Exercise prompt »
Please go line by line through the material and copy each one containing the word "clémentines".

Supplied records »
○ ○ ○ ○

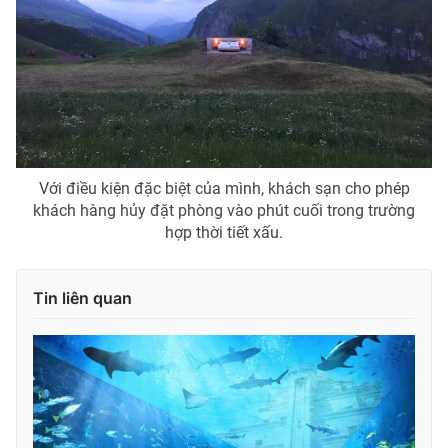
Với điều kiện đặc biệt của mình, khách sạn cho phép
khách hàng hủy đặt phòng vào phút cuối trong trường
hợp thời tiết xấu.
Tin liên quan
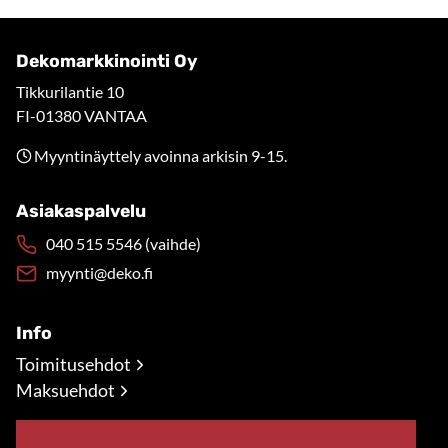
Dekomarkkinointi Oy
Tikkurilantie 10
FI-01380 VANTAA
Myyntinäyttely avoinna arkisin 9-15.
Asiakaspalvelu
040 515 5546 (vaihde)
myynti@deko.fi
Info
Toimitusehdot
Maksuehdot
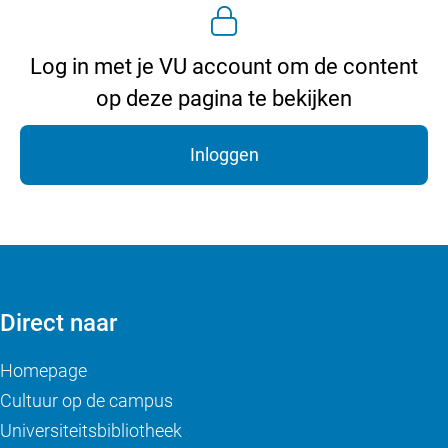
Log in met je VU account om de content
op deze pagina te bekijken
Inloggen
Direct naar
Homepage
Cultuur op de campus
Universiteitsbibliotheek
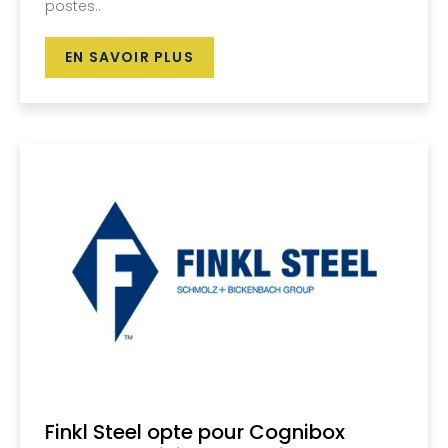
postes..
EN SAVOIR PLUS
Finkl Steel opte pour Cognibox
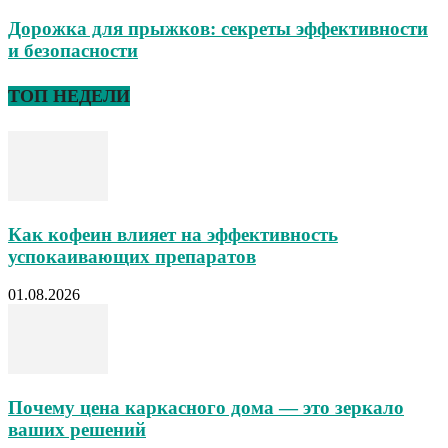
Дорожка для прыжков: секреты эффективности
и безопасности
ТОП НЕДЕЛИ
Как кофеин влияет на эффективность
успокаивающих препаратов
01.08.2026
Почему цена каркасного дома — это зеркало
ваших решений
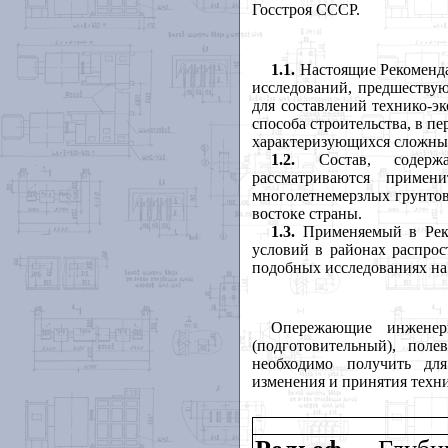
Госстроя СССР.
1.1.
Настоящие Рекоменд
исследований, предшествую
для составлений технико-э
способа строительства, в п
характеризующихся сложны
1.2.
Состав, содержан
рассматриваются примен
многолетнемерзлых грунтов
востоке страны.
1.3.
Применяемый в Реко
условий в районах распро
подобных исследованиях на
Опережающие инженерн
(подготовительный), пол
необходимо получить для
изменения и принятия техни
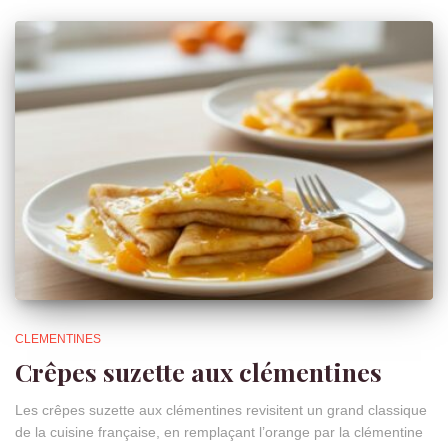
CLEMENTINES
Crêpes suzette aux clémentines
Les crêpes suzette aux clémentines revisitent un grand classique
de la cuisine française, en remplaçant l’orange par la clémentine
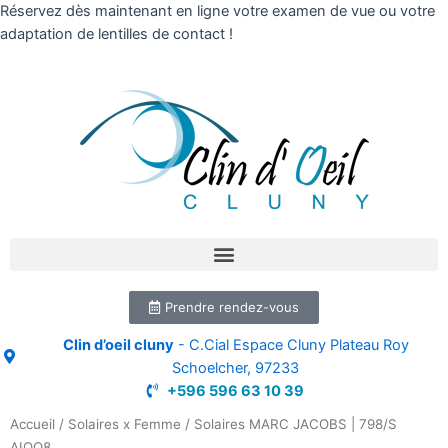
Réservez dès maintenant en ligne votre examen de vue ou votre
adaptation de lentilles de contact !
Prendre rendez-vous
Clin d’oeil cluny
- C.Cial Espace Cluny Plateau Roy
Schoelcher, 97233
+596 596 63 10 39
Accueil
/
Solaires x Femme
/ Solaires MARC JACOBS | 798/S
AIOO8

○ ○ ○ ○

Solution to the problem »
Crêpes suzette aux clémentines
Les crêpes suzette aux clémentines revisitent un grand classique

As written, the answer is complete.